Bien que différentes études aient démontré que les personnes aveugles possèdent certains sens plus développés – dont le toucher – pour compenser l’absence de vision, ce ne serait pas le cas pour l’odorat, du moins lorsqu’il s’agit de catégoriser des vins.

C’est ce que révèlent les résultats d’une étude menée par la doctorante Simona Manescu, sous la codirection de Johannes Frasnelli, professeur en anatomie à l'Université du Québec à Trois-Rivières et professeur associé au Département de psychologie de l’Université de Montréal, et de Franco Lepore, professeur titulaire au même département de l’UdeM.

De fait, non seulement leur odorat ne serait pas meilleur que celui des personnes voyantes pour classer les vins, mais il serait moins «performant» pour déterminer si deux vins sont d'une même couleur.

Catégoriser les vins: un test complexe

Simona Manescu et Johannes Frasnelli.

Crédit : Martin LaSalle

Les études antérieures sur l’odorat des personnes aveugles sont parvenues à des conclusions mitigées en ce qui a trait à la supériorité de ce sens comparativement aux personnes voyantes.

«Dans la majorité des cas, les tests portaient sur la discrimination d’odeurs en contexte artificiel, comme détecter une concentration plus ou moins élevée d’un arôme, mentionne le professeur Frasnelli. Nous avons plutôt opté pour un test scientifiquement réputé difficile et qui peut être reproduit dans la vie de tous les jours: établir s’il s’agit d’un vin rouge, blanc ou rosé – ce dernier étant ardu à catégoriser même par les œnologues!»

L’équipe de chercheurs de Mme Manescu a ainsi recruté 12 personnes nées aveugles – ou l’étant devenues en très bas âge –, ainsi que 12 personnes voyantes formant le groupe témoin. Après s’être fait bander les yeux, les participants ont humé 15 vins (cinq rouges et autant de blancs et de rosés) qu’on leur a présentés deux verres à la fois.

Dans un premier temps, ils devaient déterminer si les vins étaient ou non de la même couleur. À ce test, les personnes aveugles ont moins bien réussi que les personnes voyantes.

Ensuite, on soumettait deux vins de la même couleur aux participants, qui devaient dire si les deux verres contenaient le même type de vin ou pas. Cette fois, les sujets ont tous obtenu des résultats similaires.

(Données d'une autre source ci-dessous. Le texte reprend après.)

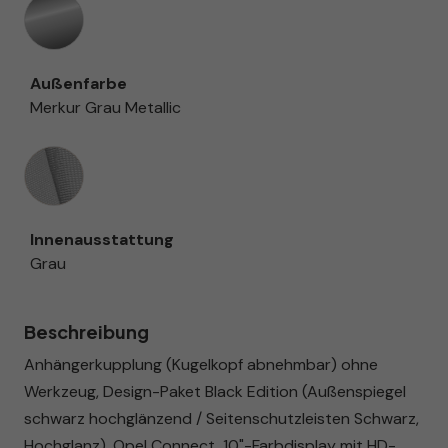
Außenfarbe
Merkur Grau Metallic
Innenausstattung
Innenausstattung
Grau
Beschreibung
Anhängerkupplung (Kugelkopf abnehmbar) ohne
Werkzeug, Design-Paket Black Edition (Außenspiegel
schwarz hochglänzend / Seitenschutzleisten Schwarz,
Hochglanz), Opel Connect, 10"-Farbdisplay mit HD-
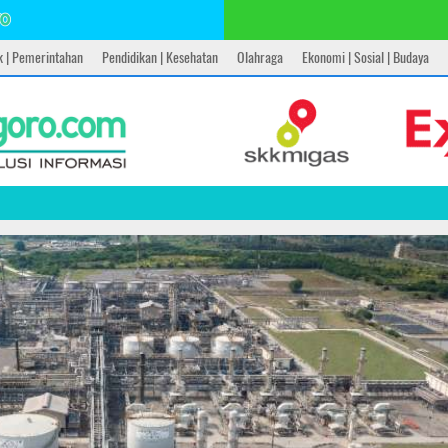
ik | Pemerintahan
Pendidikan | Kesehatan
Olahraga
Ekonomi | Sosial | Budaya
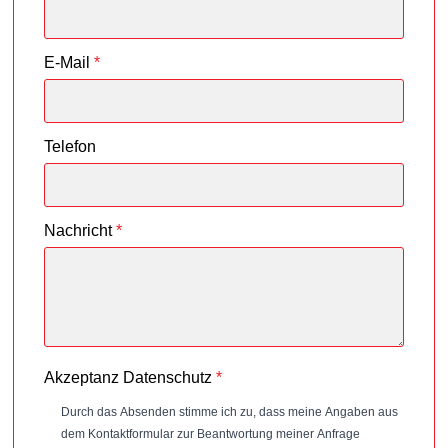
E-Mail
*
Telefon
Nachricht
*
Akzeptanz Datenschutz
*
Durch das Absenden stimme ich zu, dass meine Angaben aus
dem Kontaktformular zur Beantwortung meiner Anfrage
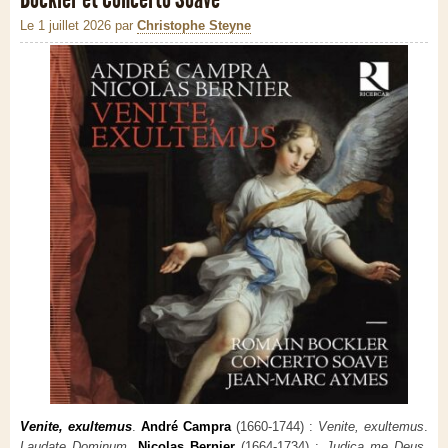
Le 1 juillet 2026
par
Christophe Steyne
Venite, exultemus
.
André Campra
(1660-1744) :
Venite, exultemus
.
Laudate Dominum
.
Nicolas Bernier
(1664-1734) :
Judica me Deus
.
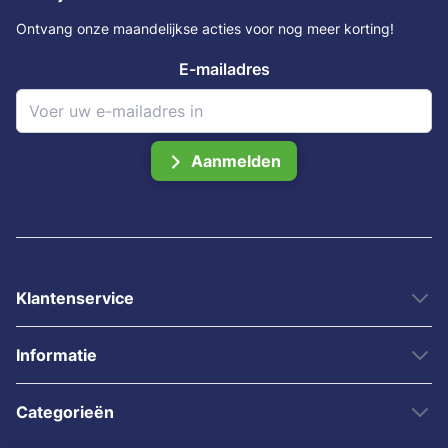
Ontvang onze maandelijkse acties voor nog meer korting!
E-mailadres
Aanmelden
Klantenservice
Informatie
Categorieën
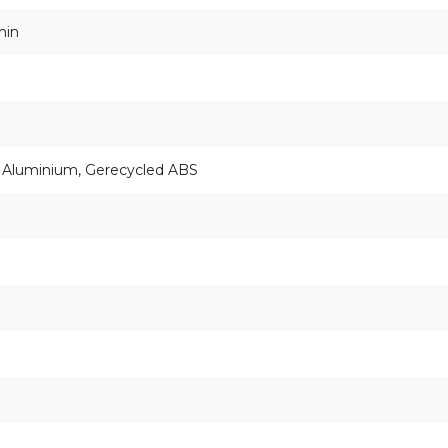
min
 Aluminium, Gerecycled ABS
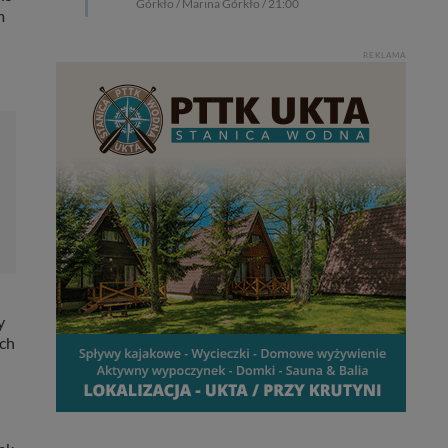
Górkło / Marina Górkło / 21:00
m
REKLAMA
y
ych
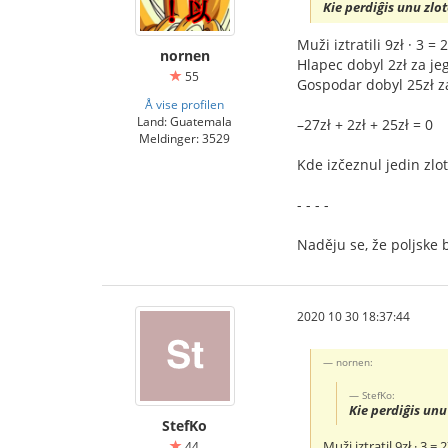
Kie perdiĝis unu zlot
Muži iztratili 9zł · 3 = 
nornen
Hlapec dobyl 2zł za je
55
Gospodar dobyl 25zł za
Å vise profilen
Land: Guatemala
–27zł + 2zł + 25zł = 0
Meldinger: 3529
Kde izčeznul jedin zlot
- - - -
Naděju se, že poljske b
2020 10 30 18:37:44
nornen:
StefKo:
Kie perdiĝis unu
StefKo
Muži iztratil 9zł · 3 = 
44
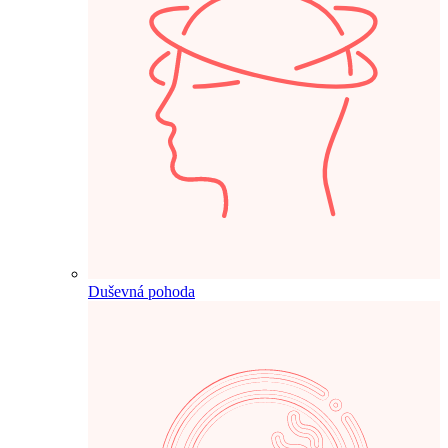
Duševná pohoda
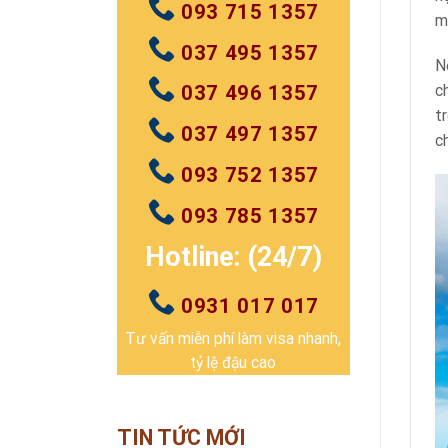
093 715 1357
m
037 495 1357
N
c
037 496 1357
t
037 497 1357
ch
093 752 1357
093 785 1357
Hotline: (24/7)
0931 017 017
Tư vấn miễn phí làm visa nhanh,
tỷ lệ đậu cao
TIN TỨC MỚI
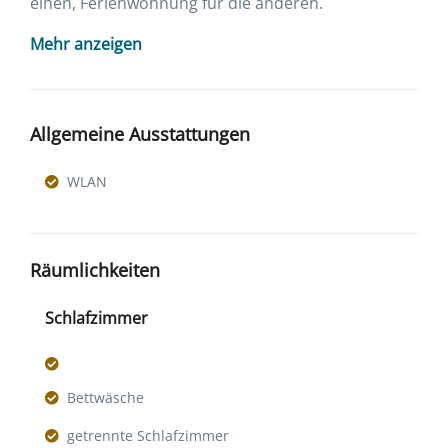
einen, Ferienwohnung für die anderen.
Mehr anzeigen
Allgemeine Ausstattungen
WLAN
Räumlichkeiten
Schlafzimmer
Bettwäsche
getrennte Schlafzimmer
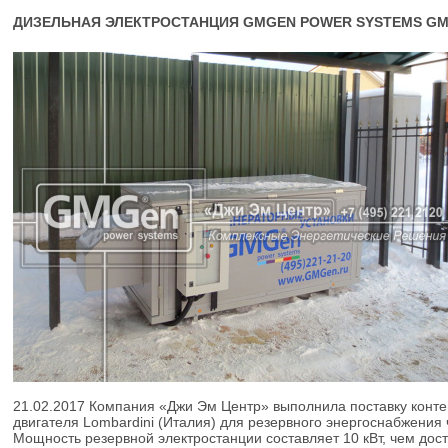
ДИЗЕЛЬНАЯ ЭЛЕКТРОСТАНЦИЯ GMGEN POWER SYSTEMS GM
21.02.2017
Компания «Джи Эм Центр» выполнила поставку конт
двигателя Lombardini (Италия) для резервного энергоснабжения 
Мощность резервной электростанции составляет 10 кВт, чем дос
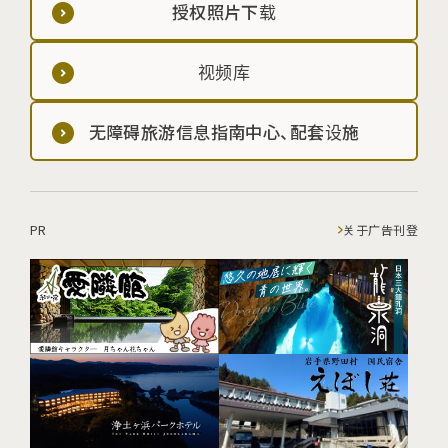
授权照片下载
视频库
无障碍旅游信息指南中心、配套设施
PR
关于广告刊登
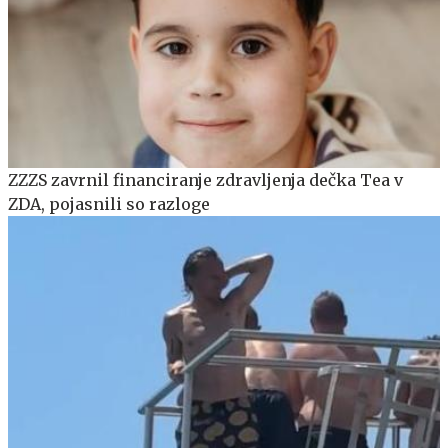
ZZZS zavrnil financiranje zdravljenja dečka Tea v
ZDA, pojasnili so razloge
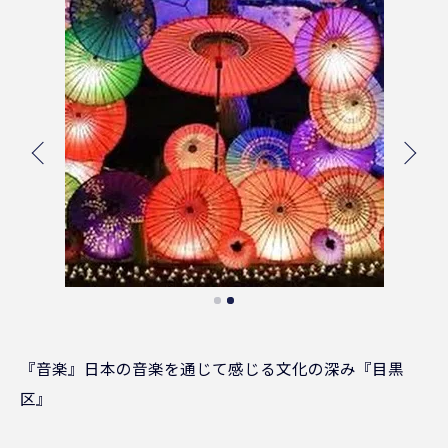
『音楽』日本の音楽を通じて感じる文化の深み『目黒
区』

Les participants ont aussi dû classer, toujours par leur odorat, chacun des 15 vins en fonction de leur couleur. Pour l’ensemble des volontaires, il a été plus facile de catégoriser les vins rouges, puis les vins blancs et les rosés. Toutefois, les personnes aveugles ont mis plus de temps à réaliser cette catégorisation.

«Nos résultats indiquent que, en plus de ne pas avoir un odorat supérieur aux personnes voyantes pour désigner une catégorie de vin, les personnes aveugles ont éprouvé plus de difficulté à discriminer deux sortes de vin», signale Simona Manescu.

Importance de l’aspect visuel pour l’odorat

Pour le professeur Johannes Frasnelli, ces résultats alimentent l’hypothèse selon laquelle le sens de l’odorat est influencé par le sens de la vue.

«Dans une étude précédente, on a fait sentir un vin blanc contenant du colorant rouge sans saveur à des participants et ceux-ci l’ont rangé parmi les vins rouges, ce qui laisse penser que la couleur influence la perception olfactive», explique-t-il.

Cette hypothèse a aussi été testée dans une étude menée par Simona Manescu et Johannes Frasnelli en 2014, au cours de laquelle les participants devaient donner leur appréciation d’une odeur de fromage qui était associée à deux étiquettes différentes: l’une d’elle annonçait une composition de «vomi séché» et cette odeur avait été négativement perçue… alors qu’il s’agissait de la même odeur de fromage dans les deux cas!

«La présente étude tend à démontrer que l’absence d’une imagerie olfactive chez les personnes aveugles de naissance ou depuis un très jeune âge réduit leur sens de l’odorat dans certaines situations de tous les jours, comme sentir un vin», ajoute M. Frasnelli.

Simona Manescu et le professeur nuancent toutefois la portée de leurs résultats: «Si l’on considère que l’aspect visuel semble central dans la construction du sens de l’odorat, les personnes qui ont perdu la vue à un âge plus avancé pourraient avoir une capacité olfactive tout aussi développée que les personnes voyantes», concluent-ils.